Following is an overview of some of the popular machine learnign methods (classical methods only here, no deep neural networks).

## Decision Trees

A decision tree is a binary tree.  At each of the internal nodes, it chooses a feature $i$ and a threshold $t$.  Each leaf has a value.  Evaluation of the model is just traversal of the tree from the root.  At each node, for example $j$, we go down the left branch if $X_{ji} \le t$ and the right branch otherwise.  The value of the model $f(X_{ji})$ is the value at the value at the terminating leaf of this traveral.  Below, we show a picture of this on small decision tree trained on the iris data set.  Notice that each internal node has a decision criterion and each leaf has the breakdown of label classes left at this leaf of the tree.  


### Random Forests

A random forest is just an ensemble of decision trees.  The predicted value is just the average of the trees (for both regression and classification problems - for classification problems, it is the probabilities that are averaged).  You can adjust `n_estimators` to change the number of trees in the forest.  If each tree is trained on the same subset of data, why aren't they identical?  Two reasons:
1. **Subsampling**: each tree is actually trained on a random selected (with replacement) subset (i.e. bootstrap)
1. **Maximum Features**: the optimal split comes from a randomly selected subset of the features.  In scikit-learn, this feature is controlled by `max_features`.

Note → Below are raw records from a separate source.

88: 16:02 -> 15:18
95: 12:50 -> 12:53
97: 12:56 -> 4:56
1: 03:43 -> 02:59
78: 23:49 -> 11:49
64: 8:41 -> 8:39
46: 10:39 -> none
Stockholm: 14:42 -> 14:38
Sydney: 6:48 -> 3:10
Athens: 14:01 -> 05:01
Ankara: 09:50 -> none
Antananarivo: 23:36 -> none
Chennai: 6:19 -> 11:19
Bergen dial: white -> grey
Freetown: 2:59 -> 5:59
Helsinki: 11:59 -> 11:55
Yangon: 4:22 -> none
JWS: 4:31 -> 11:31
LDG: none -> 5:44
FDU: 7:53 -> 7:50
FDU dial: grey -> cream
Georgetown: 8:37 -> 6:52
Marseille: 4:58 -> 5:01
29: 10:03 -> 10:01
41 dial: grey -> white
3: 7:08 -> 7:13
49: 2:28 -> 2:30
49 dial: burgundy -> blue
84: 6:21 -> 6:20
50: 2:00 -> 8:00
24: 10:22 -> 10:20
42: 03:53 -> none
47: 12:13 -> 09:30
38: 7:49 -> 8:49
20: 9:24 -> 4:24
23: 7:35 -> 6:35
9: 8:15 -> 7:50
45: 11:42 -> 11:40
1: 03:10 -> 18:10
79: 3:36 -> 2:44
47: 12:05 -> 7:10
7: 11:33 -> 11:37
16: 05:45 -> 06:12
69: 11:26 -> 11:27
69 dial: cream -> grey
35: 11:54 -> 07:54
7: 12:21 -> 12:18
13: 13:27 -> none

### Random Forest Training Algorithm and Tuning Parameters

A Random Forest is pretty straightforward to train once you know how a Decision Tree works.  In fact, their construction can even be parallelized.  

Below, various parameters that affect decision tree and random forest training are discussed. 

The first two parameters we mention are the most important, and tuning them can often improve performance:

**numTrees**: Number of trees in the forest.

Increasing the number of trees will decrease the variance in predictions, improving the model’s test-time accuracy.
Training time increases roughly linearly in the number of trees.


**maxDepth**: Maximum depth of each tree in the forest.
Increasing the depth makes the model more expressive and powerful. However, deep trees take longer to train and are also more prone to overfitting.
In general, it is acceptable to train deeper trees when using random forests than when using a single decision tree. One tree is more likely to overfit than a random forest (because of the variance reduction from averaging multiple trees in the forest).

The next two parameters generally do not require tuning. However, they can be tuned to speed up training.

**subsamplingRate**: This parameter specifies the size of the dataset used for training each tree in the forest, as a fraction of the size of the original dataset. The default (1.0) is recommended, but decreasing this fraction can speed up training.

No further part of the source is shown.